:: Dataset extract

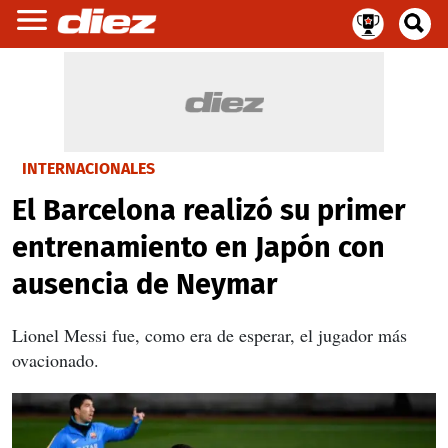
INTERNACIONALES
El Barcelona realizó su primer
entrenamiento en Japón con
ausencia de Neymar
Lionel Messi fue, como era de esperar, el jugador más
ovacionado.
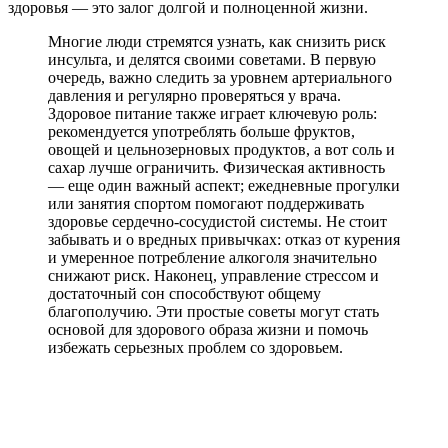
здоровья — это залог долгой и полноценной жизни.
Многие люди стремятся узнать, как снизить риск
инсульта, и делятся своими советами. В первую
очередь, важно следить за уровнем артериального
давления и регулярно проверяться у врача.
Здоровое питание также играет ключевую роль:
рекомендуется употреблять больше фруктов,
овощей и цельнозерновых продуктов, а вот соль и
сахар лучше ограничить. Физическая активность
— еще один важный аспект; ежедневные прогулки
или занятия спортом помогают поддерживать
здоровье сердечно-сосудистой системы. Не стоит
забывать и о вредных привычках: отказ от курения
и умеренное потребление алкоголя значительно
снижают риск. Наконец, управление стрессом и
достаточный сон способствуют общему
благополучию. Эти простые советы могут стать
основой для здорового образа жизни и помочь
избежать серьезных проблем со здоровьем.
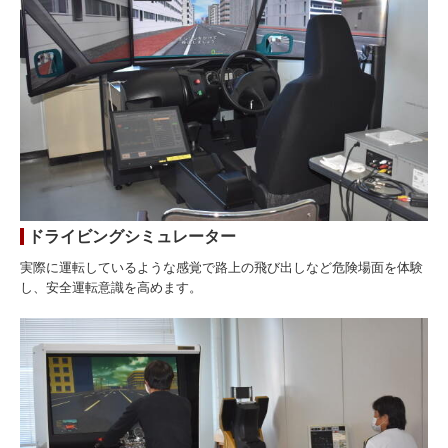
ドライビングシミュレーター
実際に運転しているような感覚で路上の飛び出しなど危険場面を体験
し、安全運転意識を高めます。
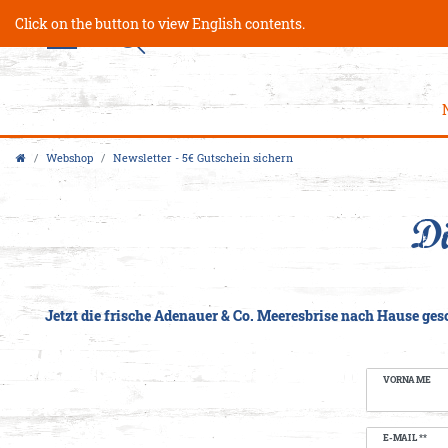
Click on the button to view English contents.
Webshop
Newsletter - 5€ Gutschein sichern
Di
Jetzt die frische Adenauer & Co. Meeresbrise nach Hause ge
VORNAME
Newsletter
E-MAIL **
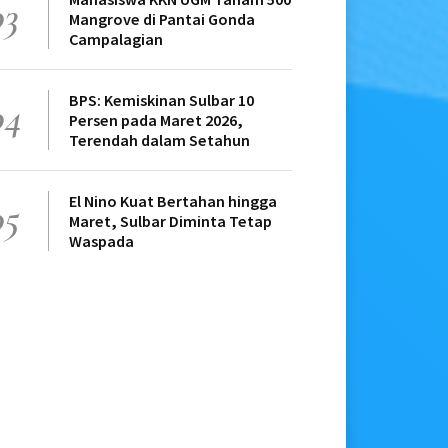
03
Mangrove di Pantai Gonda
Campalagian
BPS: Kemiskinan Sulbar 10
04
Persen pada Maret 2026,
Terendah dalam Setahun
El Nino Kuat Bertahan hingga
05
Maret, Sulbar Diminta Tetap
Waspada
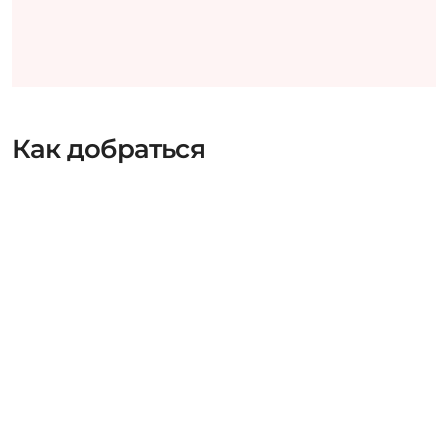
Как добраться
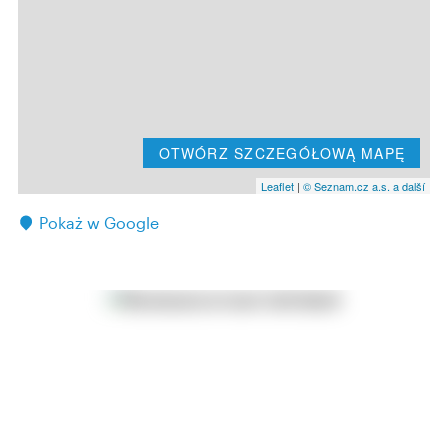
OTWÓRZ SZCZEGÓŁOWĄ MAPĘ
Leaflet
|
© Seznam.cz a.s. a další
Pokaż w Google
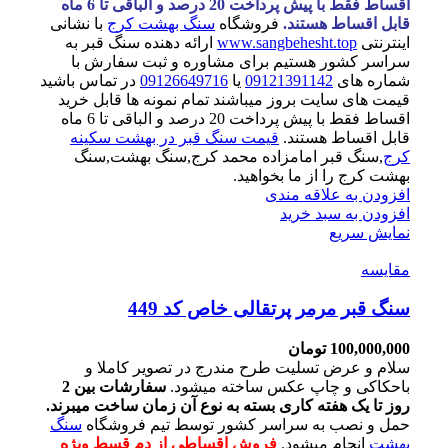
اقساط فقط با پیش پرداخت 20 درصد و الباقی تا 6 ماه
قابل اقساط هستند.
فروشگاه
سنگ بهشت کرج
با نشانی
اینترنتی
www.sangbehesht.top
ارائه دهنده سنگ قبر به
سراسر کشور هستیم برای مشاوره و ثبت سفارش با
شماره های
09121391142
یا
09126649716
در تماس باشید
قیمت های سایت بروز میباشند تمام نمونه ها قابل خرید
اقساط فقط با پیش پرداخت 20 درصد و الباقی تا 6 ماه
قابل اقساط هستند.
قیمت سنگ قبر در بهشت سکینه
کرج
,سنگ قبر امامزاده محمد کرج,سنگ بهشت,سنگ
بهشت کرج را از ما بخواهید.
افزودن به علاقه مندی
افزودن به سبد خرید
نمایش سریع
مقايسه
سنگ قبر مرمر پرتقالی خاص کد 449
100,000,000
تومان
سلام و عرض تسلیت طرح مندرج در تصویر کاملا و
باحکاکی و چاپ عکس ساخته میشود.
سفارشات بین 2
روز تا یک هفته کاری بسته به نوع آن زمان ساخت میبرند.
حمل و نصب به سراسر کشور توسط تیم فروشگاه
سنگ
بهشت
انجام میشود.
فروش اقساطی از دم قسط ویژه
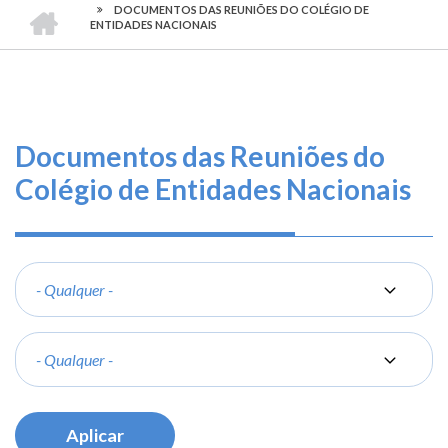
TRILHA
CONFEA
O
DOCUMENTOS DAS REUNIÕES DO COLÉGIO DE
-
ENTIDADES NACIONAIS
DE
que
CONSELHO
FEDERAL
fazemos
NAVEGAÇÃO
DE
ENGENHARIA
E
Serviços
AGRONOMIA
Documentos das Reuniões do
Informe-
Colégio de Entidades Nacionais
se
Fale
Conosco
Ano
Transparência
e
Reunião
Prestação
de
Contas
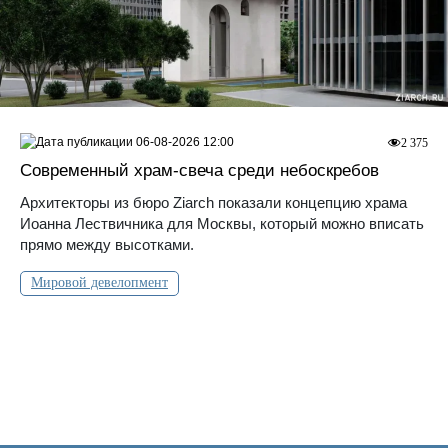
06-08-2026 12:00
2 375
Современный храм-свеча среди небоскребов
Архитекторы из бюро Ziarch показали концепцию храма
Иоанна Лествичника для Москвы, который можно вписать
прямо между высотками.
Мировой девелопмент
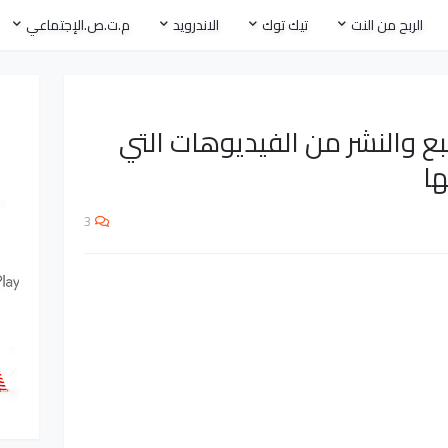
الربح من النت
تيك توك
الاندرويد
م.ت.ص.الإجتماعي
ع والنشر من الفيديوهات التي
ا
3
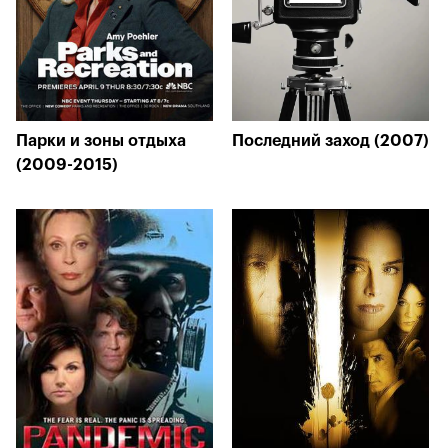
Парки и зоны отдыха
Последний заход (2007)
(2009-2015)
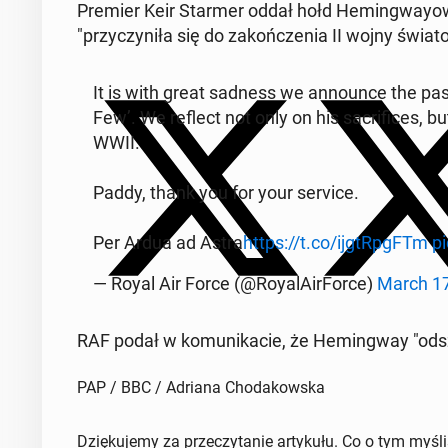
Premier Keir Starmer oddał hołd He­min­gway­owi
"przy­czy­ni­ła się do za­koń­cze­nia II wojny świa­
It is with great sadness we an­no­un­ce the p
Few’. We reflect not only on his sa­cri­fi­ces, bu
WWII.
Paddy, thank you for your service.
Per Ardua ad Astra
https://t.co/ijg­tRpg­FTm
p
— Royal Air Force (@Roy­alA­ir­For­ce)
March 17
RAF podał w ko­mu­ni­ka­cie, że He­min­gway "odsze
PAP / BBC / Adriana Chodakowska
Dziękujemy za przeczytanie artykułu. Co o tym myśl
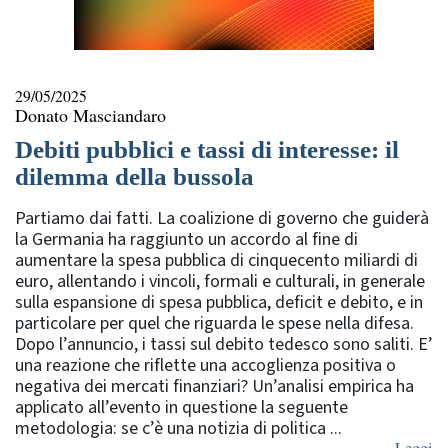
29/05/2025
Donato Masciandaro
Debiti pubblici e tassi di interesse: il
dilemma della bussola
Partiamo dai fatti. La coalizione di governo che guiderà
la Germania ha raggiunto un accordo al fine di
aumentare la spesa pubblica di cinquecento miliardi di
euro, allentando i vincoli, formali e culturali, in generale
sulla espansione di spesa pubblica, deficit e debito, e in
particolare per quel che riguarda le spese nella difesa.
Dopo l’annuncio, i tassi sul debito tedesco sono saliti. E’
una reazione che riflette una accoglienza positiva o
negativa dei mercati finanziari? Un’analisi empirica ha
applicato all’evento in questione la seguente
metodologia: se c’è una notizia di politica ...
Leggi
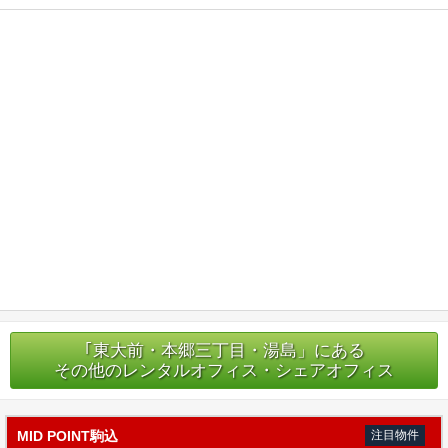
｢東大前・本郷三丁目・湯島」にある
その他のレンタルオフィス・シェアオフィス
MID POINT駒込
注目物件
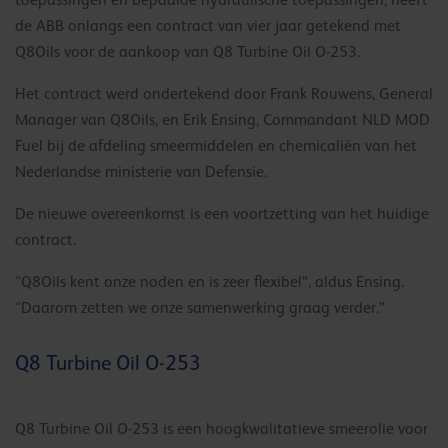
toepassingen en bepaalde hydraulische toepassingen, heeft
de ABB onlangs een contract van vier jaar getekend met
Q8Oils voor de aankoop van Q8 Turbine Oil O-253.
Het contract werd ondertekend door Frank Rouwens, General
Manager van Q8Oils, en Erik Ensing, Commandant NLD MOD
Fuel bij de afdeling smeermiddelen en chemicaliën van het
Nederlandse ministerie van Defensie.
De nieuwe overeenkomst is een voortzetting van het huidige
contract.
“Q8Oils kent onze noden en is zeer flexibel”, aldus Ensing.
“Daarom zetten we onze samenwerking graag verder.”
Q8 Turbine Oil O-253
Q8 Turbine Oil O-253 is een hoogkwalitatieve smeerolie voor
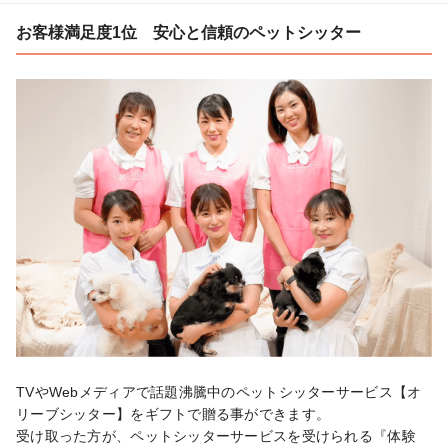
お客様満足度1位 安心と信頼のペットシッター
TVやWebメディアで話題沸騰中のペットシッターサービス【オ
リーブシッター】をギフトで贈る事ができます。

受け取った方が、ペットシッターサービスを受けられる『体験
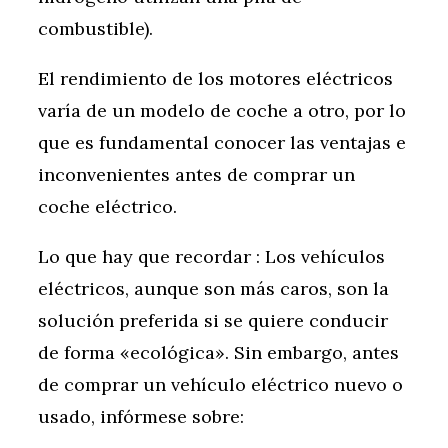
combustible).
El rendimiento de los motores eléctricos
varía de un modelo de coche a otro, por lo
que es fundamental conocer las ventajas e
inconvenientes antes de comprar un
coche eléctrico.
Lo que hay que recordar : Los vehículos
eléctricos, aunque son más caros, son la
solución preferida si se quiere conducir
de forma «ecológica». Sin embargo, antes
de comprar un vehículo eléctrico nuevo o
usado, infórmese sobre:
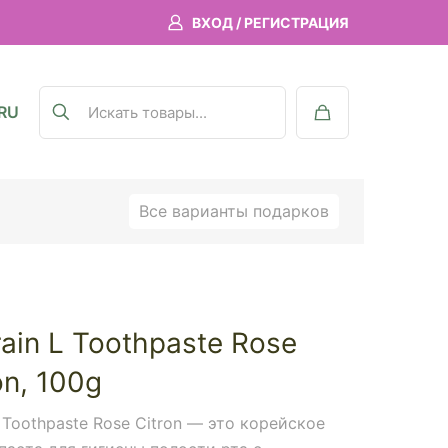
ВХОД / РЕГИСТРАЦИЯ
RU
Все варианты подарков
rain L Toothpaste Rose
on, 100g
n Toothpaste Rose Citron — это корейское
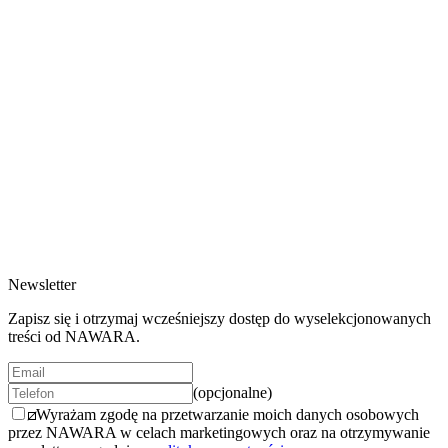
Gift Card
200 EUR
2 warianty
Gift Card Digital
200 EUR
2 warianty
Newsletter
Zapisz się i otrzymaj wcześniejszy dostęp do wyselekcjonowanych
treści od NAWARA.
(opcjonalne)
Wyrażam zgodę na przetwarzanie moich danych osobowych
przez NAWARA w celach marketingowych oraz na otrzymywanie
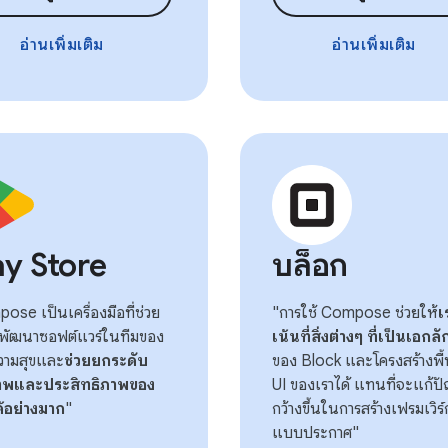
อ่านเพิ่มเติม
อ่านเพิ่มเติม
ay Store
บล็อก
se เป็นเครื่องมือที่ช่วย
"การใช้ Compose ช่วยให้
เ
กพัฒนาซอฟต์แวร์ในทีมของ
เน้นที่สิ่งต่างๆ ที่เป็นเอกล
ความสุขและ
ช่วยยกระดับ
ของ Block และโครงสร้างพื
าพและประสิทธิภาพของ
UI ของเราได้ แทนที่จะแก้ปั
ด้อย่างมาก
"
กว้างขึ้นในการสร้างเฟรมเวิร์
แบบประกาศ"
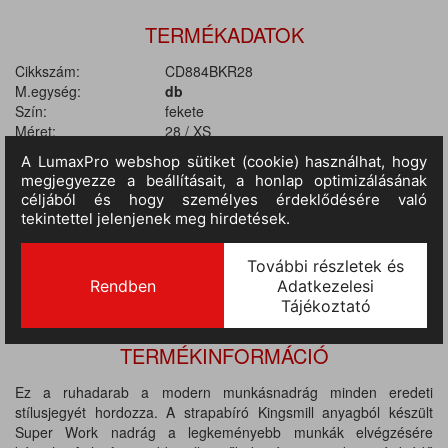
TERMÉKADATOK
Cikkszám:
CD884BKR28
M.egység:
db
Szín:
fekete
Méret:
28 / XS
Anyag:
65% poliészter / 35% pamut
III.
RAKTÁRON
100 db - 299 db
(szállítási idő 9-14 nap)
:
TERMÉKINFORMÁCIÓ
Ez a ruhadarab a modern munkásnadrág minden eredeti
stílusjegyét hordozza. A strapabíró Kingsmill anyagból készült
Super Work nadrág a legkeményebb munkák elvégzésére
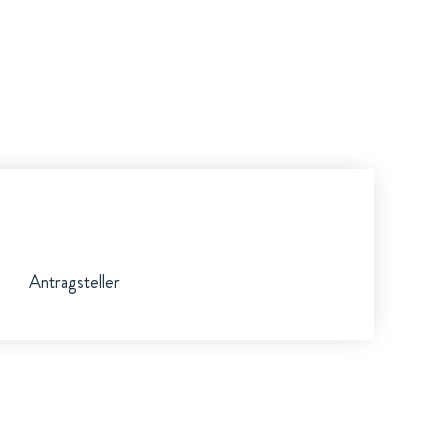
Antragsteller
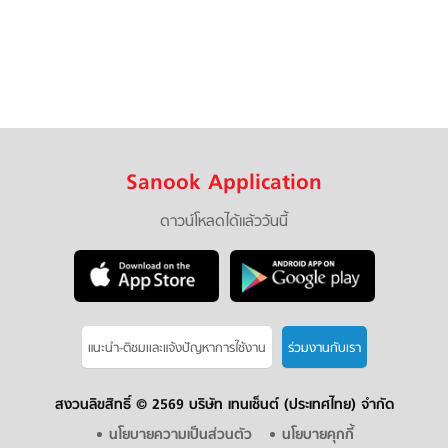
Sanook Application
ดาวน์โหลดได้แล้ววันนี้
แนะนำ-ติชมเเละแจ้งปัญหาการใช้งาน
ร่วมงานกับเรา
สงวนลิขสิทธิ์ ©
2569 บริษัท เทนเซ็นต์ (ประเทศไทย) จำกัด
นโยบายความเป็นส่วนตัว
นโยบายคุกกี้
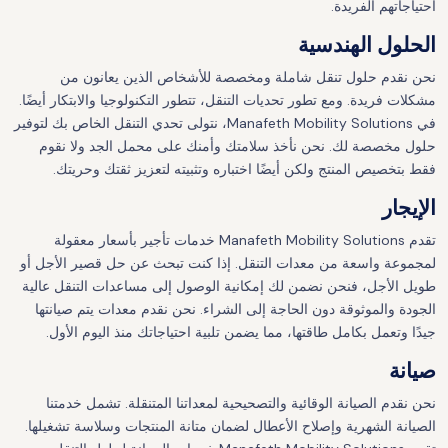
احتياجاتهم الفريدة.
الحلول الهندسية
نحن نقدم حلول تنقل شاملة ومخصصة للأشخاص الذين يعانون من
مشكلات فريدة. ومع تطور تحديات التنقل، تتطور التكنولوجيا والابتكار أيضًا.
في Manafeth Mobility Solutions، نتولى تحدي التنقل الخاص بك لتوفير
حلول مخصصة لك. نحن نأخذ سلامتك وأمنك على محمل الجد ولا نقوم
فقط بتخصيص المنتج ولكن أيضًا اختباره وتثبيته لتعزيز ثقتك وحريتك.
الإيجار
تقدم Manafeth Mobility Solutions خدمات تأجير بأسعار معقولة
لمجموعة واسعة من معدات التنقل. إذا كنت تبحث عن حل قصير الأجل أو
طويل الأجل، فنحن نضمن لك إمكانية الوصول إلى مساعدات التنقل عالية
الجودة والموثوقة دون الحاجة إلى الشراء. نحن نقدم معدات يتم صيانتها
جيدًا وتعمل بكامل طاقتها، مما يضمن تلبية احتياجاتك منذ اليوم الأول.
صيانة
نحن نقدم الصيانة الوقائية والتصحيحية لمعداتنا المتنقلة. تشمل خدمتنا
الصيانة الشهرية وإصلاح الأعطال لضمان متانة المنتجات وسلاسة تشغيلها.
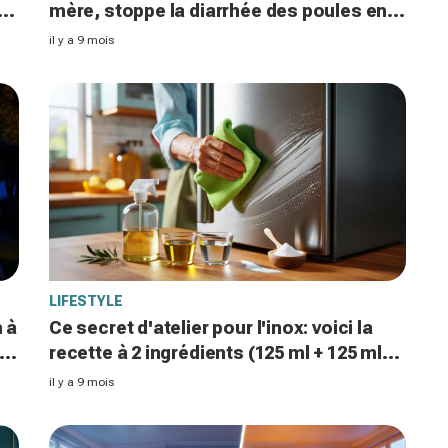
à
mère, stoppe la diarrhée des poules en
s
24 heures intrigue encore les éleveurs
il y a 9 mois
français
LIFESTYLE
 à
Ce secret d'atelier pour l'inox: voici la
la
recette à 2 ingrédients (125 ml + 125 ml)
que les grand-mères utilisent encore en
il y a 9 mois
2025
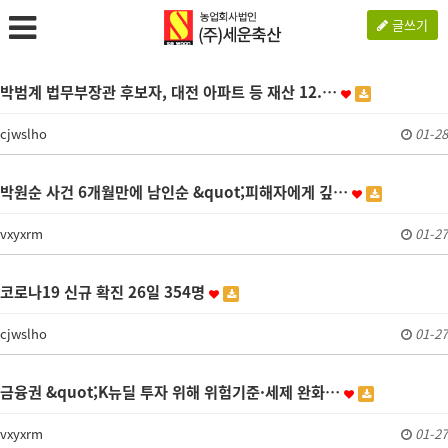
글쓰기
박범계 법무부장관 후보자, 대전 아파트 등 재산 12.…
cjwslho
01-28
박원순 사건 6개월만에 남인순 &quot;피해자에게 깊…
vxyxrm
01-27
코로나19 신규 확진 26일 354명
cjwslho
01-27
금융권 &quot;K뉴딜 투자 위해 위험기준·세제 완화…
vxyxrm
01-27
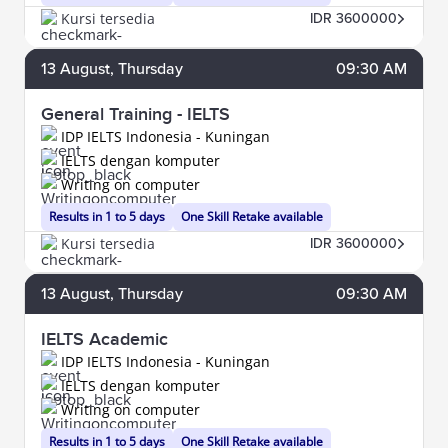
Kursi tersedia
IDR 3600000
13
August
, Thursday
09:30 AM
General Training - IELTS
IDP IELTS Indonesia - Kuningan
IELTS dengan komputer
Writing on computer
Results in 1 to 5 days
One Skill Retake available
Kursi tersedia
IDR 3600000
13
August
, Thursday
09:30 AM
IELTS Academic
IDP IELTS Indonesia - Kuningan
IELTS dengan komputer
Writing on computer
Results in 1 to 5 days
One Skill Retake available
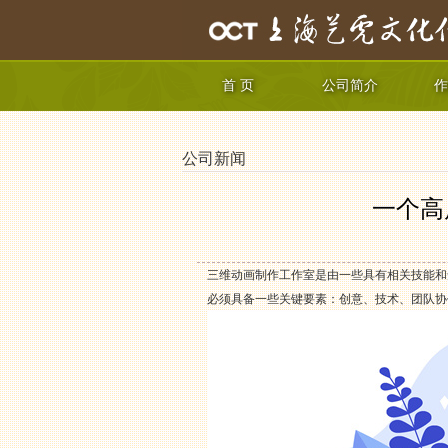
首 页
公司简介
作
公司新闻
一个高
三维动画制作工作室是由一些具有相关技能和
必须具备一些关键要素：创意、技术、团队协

::::

* [Work item] Show all lines in the entries above where the word "Sulbar" appears.

* [Completed exercise]
BPS: Kemiskinan Sulbar 10
Maret, Sulbar Diminta Tetap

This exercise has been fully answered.